A homofobia é algo compactuado por todas as pessoas, mesmo as mais progressistas, mesmo as mais inteligentes, mesmo as que têm formação. A homofobia é ubíqua, está na classe A, C, entre os letrados e não letrados. A homofobia é a grande unanimidade. Por isso é que a campanha de Bolsonaro interpelou as pessoas a partir da homofobia. É por isso que o grande factóide, a grande mentira, foi o “kit gay” e o biberão em forma de pénis.

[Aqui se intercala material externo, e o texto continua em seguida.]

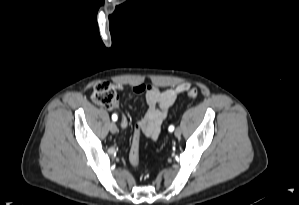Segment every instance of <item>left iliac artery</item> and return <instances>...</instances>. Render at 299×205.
Instances as JSON below:
<instances>
[{
    "instance_id": "44dca946",
    "label": "left iliac artery",
    "mask_w": 299,
    "mask_h": 205,
    "mask_svg": "<svg viewBox=\"0 0 299 205\" xmlns=\"http://www.w3.org/2000/svg\"><path fill=\"white\" fill-rule=\"evenodd\" d=\"M168 130H169L170 132H172V131L174 130V126H173V125H170L169 128H168Z\"/></svg>"
}]
</instances>
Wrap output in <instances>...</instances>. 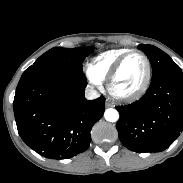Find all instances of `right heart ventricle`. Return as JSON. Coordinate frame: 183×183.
<instances>
[{"instance_id":"e07e8e85","label":"right heart ventricle","mask_w":183,"mask_h":183,"mask_svg":"<svg viewBox=\"0 0 183 183\" xmlns=\"http://www.w3.org/2000/svg\"><path fill=\"white\" fill-rule=\"evenodd\" d=\"M128 49L119 48L111 49L104 52H101L92 59V62L89 66L91 73L98 79H106L111 67L113 64L121 57Z\"/></svg>"}]
</instances>
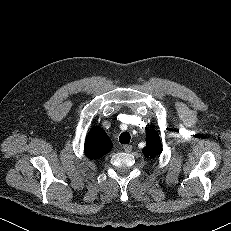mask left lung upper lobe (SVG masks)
<instances>
[{"label": "left lung upper lobe", "instance_id": "left-lung-upper-lobe-1", "mask_svg": "<svg viewBox=\"0 0 231 231\" xmlns=\"http://www.w3.org/2000/svg\"><path fill=\"white\" fill-rule=\"evenodd\" d=\"M161 140L154 128L148 129L146 133V147L142 150L147 158H154L161 152Z\"/></svg>", "mask_w": 231, "mask_h": 231}]
</instances>
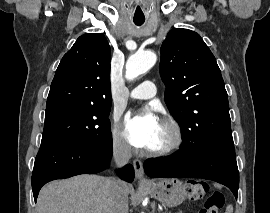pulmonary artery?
I'll use <instances>...</instances> for the list:
<instances>
[{
	"instance_id": "1",
	"label": "pulmonary artery",
	"mask_w": 270,
	"mask_h": 213,
	"mask_svg": "<svg viewBox=\"0 0 270 213\" xmlns=\"http://www.w3.org/2000/svg\"><path fill=\"white\" fill-rule=\"evenodd\" d=\"M155 93V83L150 80H146L130 92V97L132 99H150L154 97Z\"/></svg>"
}]
</instances>
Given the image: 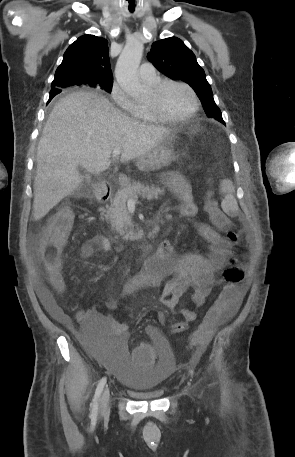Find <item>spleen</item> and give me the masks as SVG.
I'll return each mask as SVG.
<instances>
[{"instance_id":"spleen-1","label":"spleen","mask_w":295,"mask_h":457,"mask_svg":"<svg viewBox=\"0 0 295 457\" xmlns=\"http://www.w3.org/2000/svg\"><path fill=\"white\" fill-rule=\"evenodd\" d=\"M220 190L226 194L224 200L221 203L223 211L230 216L235 215L238 211V204L233 196V183L230 180H223L220 184Z\"/></svg>"}]
</instances>
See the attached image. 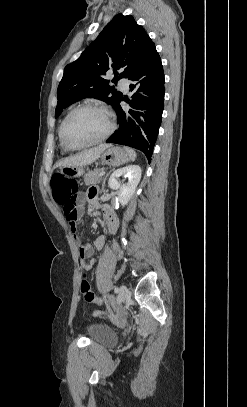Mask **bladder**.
I'll return each instance as SVG.
<instances>
[{
  "instance_id": "31cf9c89",
  "label": "bladder",
  "mask_w": 247,
  "mask_h": 407,
  "mask_svg": "<svg viewBox=\"0 0 247 407\" xmlns=\"http://www.w3.org/2000/svg\"><path fill=\"white\" fill-rule=\"evenodd\" d=\"M87 337L91 342L105 346H113L117 342L116 333L105 325L89 327Z\"/></svg>"
}]
</instances>
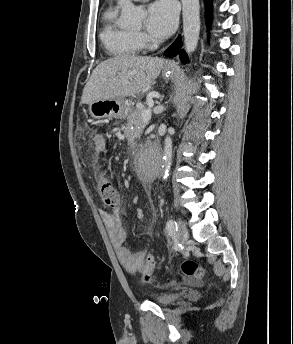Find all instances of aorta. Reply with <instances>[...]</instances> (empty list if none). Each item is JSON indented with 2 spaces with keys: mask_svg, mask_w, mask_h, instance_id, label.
Instances as JSON below:
<instances>
[{
  "mask_svg": "<svg viewBox=\"0 0 293 344\" xmlns=\"http://www.w3.org/2000/svg\"><path fill=\"white\" fill-rule=\"evenodd\" d=\"M183 8V34L185 50L188 55L196 50L200 33V4L199 0H181ZM145 12L142 8L127 2L121 11V23L124 26L138 25ZM171 128L168 129V132ZM172 161V138L167 135L164 140L163 150V179H166ZM157 159L153 152H143L137 160V169L140 173L153 171L156 167Z\"/></svg>",
  "mask_w": 293,
  "mask_h": 344,
  "instance_id": "aorta-1",
  "label": "aorta"
}]
</instances>
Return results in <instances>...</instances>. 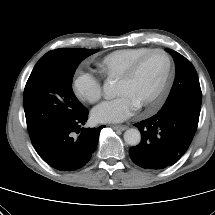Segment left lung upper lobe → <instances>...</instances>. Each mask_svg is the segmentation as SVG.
Segmentation results:
<instances>
[{
  "mask_svg": "<svg viewBox=\"0 0 215 215\" xmlns=\"http://www.w3.org/2000/svg\"><path fill=\"white\" fill-rule=\"evenodd\" d=\"M167 51L174 57L176 74L170 94L160 110L182 107L200 115L202 93L194 66L178 52L170 49Z\"/></svg>",
  "mask_w": 215,
  "mask_h": 215,
  "instance_id": "left-lung-upper-lobe-1",
  "label": "left lung upper lobe"
}]
</instances>
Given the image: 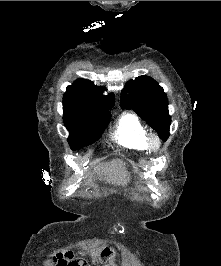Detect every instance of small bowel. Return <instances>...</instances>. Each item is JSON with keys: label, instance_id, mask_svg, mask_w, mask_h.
<instances>
[{"label": "small bowel", "instance_id": "1", "mask_svg": "<svg viewBox=\"0 0 221 266\" xmlns=\"http://www.w3.org/2000/svg\"><path fill=\"white\" fill-rule=\"evenodd\" d=\"M51 257H58L55 266H90L81 258L76 257V252H51ZM54 265V262H51Z\"/></svg>", "mask_w": 221, "mask_h": 266}]
</instances>
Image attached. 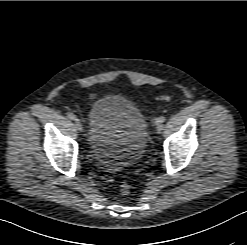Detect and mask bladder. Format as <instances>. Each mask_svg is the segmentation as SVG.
<instances>
[{"mask_svg": "<svg viewBox=\"0 0 247 245\" xmlns=\"http://www.w3.org/2000/svg\"><path fill=\"white\" fill-rule=\"evenodd\" d=\"M147 121L124 96L105 94L89 109V143L97 161L110 170L136 165L147 147Z\"/></svg>", "mask_w": 247, "mask_h": 245, "instance_id": "31cf9c89", "label": "bladder"}]
</instances>
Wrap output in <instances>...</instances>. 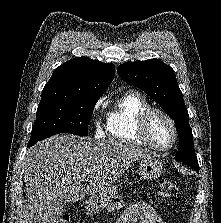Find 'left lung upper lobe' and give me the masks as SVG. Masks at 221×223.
<instances>
[{
    "instance_id": "5c2ea615",
    "label": "left lung upper lobe",
    "mask_w": 221,
    "mask_h": 223,
    "mask_svg": "<svg viewBox=\"0 0 221 223\" xmlns=\"http://www.w3.org/2000/svg\"><path fill=\"white\" fill-rule=\"evenodd\" d=\"M117 72L125 82L147 93L175 121L180 142L175 159L198 172L189 115L174 70L158 59H150L126 62Z\"/></svg>"
}]
</instances>
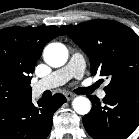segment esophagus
I'll list each match as a JSON object with an SVG mask.
<instances>
[{
  "instance_id": "esophagus-1",
  "label": "esophagus",
  "mask_w": 139,
  "mask_h": 139,
  "mask_svg": "<svg viewBox=\"0 0 139 139\" xmlns=\"http://www.w3.org/2000/svg\"><path fill=\"white\" fill-rule=\"evenodd\" d=\"M65 97L68 101H70L75 97V95L68 92V93L65 94Z\"/></svg>"
}]
</instances>
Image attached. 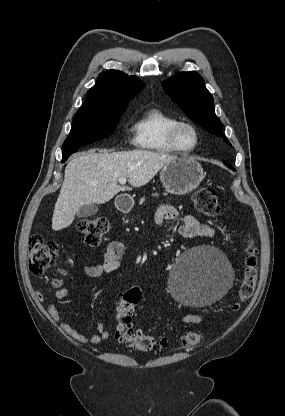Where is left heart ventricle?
Here are the masks:
<instances>
[{
  "label": "left heart ventricle",
  "mask_w": 285,
  "mask_h": 416,
  "mask_svg": "<svg viewBox=\"0 0 285 416\" xmlns=\"http://www.w3.org/2000/svg\"><path fill=\"white\" fill-rule=\"evenodd\" d=\"M178 138L180 144L185 148H191L195 145L194 133L188 127L180 128Z\"/></svg>",
  "instance_id": "left-heart-ventricle-1"
}]
</instances>
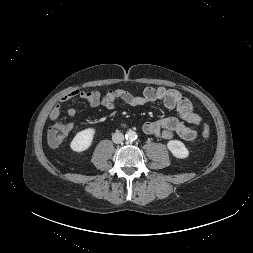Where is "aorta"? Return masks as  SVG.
<instances>
[{
  "mask_svg": "<svg viewBox=\"0 0 253 253\" xmlns=\"http://www.w3.org/2000/svg\"><path fill=\"white\" fill-rule=\"evenodd\" d=\"M125 138L128 141H134L135 139H137V133L133 130H129L126 133Z\"/></svg>",
  "mask_w": 253,
  "mask_h": 253,
  "instance_id": "obj_1",
  "label": "aorta"
}]
</instances>
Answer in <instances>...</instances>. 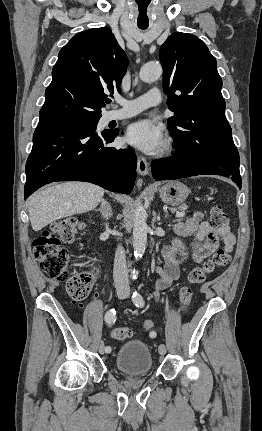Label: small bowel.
Segmentation results:
<instances>
[{
  "label": "small bowel",
  "instance_id": "1",
  "mask_svg": "<svg viewBox=\"0 0 262 431\" xmlns=\"http://www.w3.org/2000/svg\"><path fill=\"white\" fill-rule=\"evenodd\" d=\"M202 218L201 212H195L191 218L175 225L176 237L162 251L164 264L158 270L160 277L155 285L156 296L161 290L179 280L180 264L189 252L196 261L200 262L217 250L219 240L223 242L227 251L232 250L235 236L230 228L228 226L213 227L209 222L201 221ZM190 236L194 238V241L188 247L182 238ZM156 336L154 331L150 332L151 338Z\"/></svg>",
  "mask_w": 262,
  "mask_h": 431
}]
</instances>
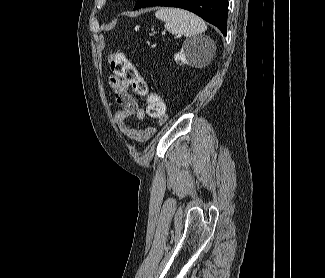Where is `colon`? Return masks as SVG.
<instances>
[{
	"mask_svg": "<svg viewBox=\"0 0 325 278\" xmlns=\"http://www.w3.org/2000/svg\"><path fill=\"white\" fill-rule=\"evenodd\" d=\"M108 62L116 77L128 82L139 94L148 95L147 114L153 118L163 119L165 117L163 100L156 94H148L146 81L127 56L121 51H114L109 55Z\"/></svg>",
	"mask_w": 325,
	"mask_h": 278,
	"instance_id": "colon-1",
	"label": "colon"
}]
</instances>
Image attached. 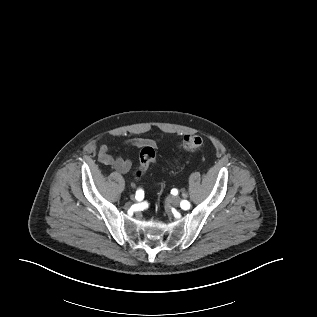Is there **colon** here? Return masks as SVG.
Wrapping results in <instances>:
<instances>
[{
	"label": "colon",
	"instance_id": "1",
	"mask_svg": "<svg viewBox=\"0 0 317 317\" xmlns=\"http://www.w3.org/2000/svg\"><path fill=\"white\" fill-rule=\"evenodd\" d=\"M202 145V139L197 135H186L183 137L180 148L193 152L199 149ZM156 153L152 146L146 145L142 148L139 154V168L136 171V178L140 179L144 176L147 168L155 161Z\"/></svg>",
	"mask_w": 317,
	"mask_h": 317
}]
</instances>
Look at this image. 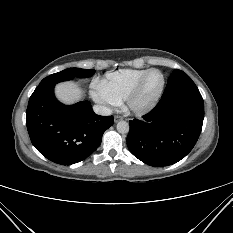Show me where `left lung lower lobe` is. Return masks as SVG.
<instances>
[{
	"label": "left lung lower lobe",
	"mask_w": 233,
	"mask_h": 233,
	"mask_svg": "<svg viewBox=\"0 0 233 233\" xmlns=\"http://www.w3.org/2000/svg\"><path fill=\"white\" fill-rule=\"evenodd\" d=\"M203 119L204 102L197 86L187 74L175 69L156 107L142 120L129 122L127 146L148 165L174 164L196 144Z\"/></svg>",
	"instance_id": "1"
}]
</instances>
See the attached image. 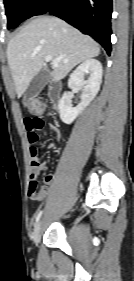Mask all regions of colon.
Segmentation results:
<instances>
[{"instance_id":"colon-1","label":"colon","mask_w":134,"mask_h":281,"mask_svg":"<svg viewBox=\"0 0 134 281\" xmlns=\"http://www.w3.org/2000/svg\"><path fill=\"white\" fill-rule=\"evenodd\" d=\"M29 109L32 113L39 114L45 109V105L39 101L31 102ZM43 189L39 187L37 181H31L29 185V195L33 200L39 201L43 198Z\"/></svg>"}]
</instances>
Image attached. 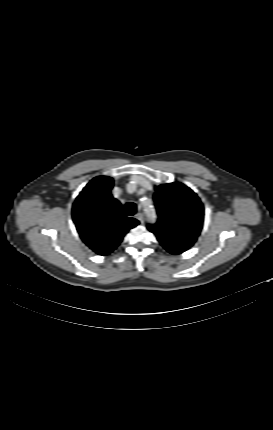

As pessoas, na verdade, sentiram-se ameaçadas com a ideia de que os seus filhos fossem gays e votaram em alguém que prometeu reparar e erradicar a homossexualidade do Brasil. Eu acho que é importante haver mais homossexuais assumidos em todos os espaços. É preciso que isto seja desconstruído ao nível da cultura, para o que não que aconteça o que aconteceu no Brasil. O preconceito desconstrói-se assim – com o matrimónio igualitário, garantindo aos casais homossexuais o direito ao casamento civil, e, portanto, o direito a constituir uma família, o direito a pôr os seus filhos nas mesmas escolas que os heterossexuais.
Uma vez que os filhos de casais homossexuais convivam com os filhos de casais hetero, e os pais participem nas mesmas reuniões escolares, o preconceito rompe-se, porque se descobre que as pessoas podem ter vidas iguais à sua. E isso assusta um pouco a sociedade, a ideia de que os homossexuais possam ter os mesmos direitos que os heterossexuais.
Os heterossexuais gozam de um prestígio, de oportunidades e privilégios de que nós não gozamos. E a maioria dos heterossexuais não quer perder esses privilégios e não quer desconstruir essa hierarquia entre nós. Mais pessoas a representar a diversidade humana seria importante. Dá para contar pelos dedos das mãos a quantidade de deputados negros, num país maioritariamente afro-descendente como o Brasil. A democracia pressupõe essa diversidade, ela tem de existir. Quando as instituições se colocam contra essa representatividade, não estão a agir democraticamente.
Há formas de contornar essa homofobia institucional?
Há uma série de acções que a comunidade LGBT faz. Uma delas são as paradas de orgulho gay, ou seja, dizer uma vez por ano que existe. E mesmo a parada do orgulho gay já vem sendo criminalizada há algum tempo, sob a acusação de que é promíscua, de que os gays estão interessados em beijar e fazer festa.
Não podemos fazer isso? O que é o Carnaval no Brasil, se não uma grande festa de celebração do corpo das pessoas hetero? Por que podem as pessoas hetero no Carnaval beijar abertamente, ter relações no capô do carro, sem que isso se torne um escândalo? Outras estratégias são as de incidência política.
Uma vez que não temos representação, identificamos aliados nas instituições, pessoas que possam elaborar políticas públicas. O projecto Escola sem Homofobia foi desenhado no Governo Lula e implementado no Governo Dilma, antes de eu ser deputado. Entretanto, esse projecto, que era de formação continuada de professores e monitores para que tratassem bem o aluno LGBT, foi demonizado e transformado no “kit gay”.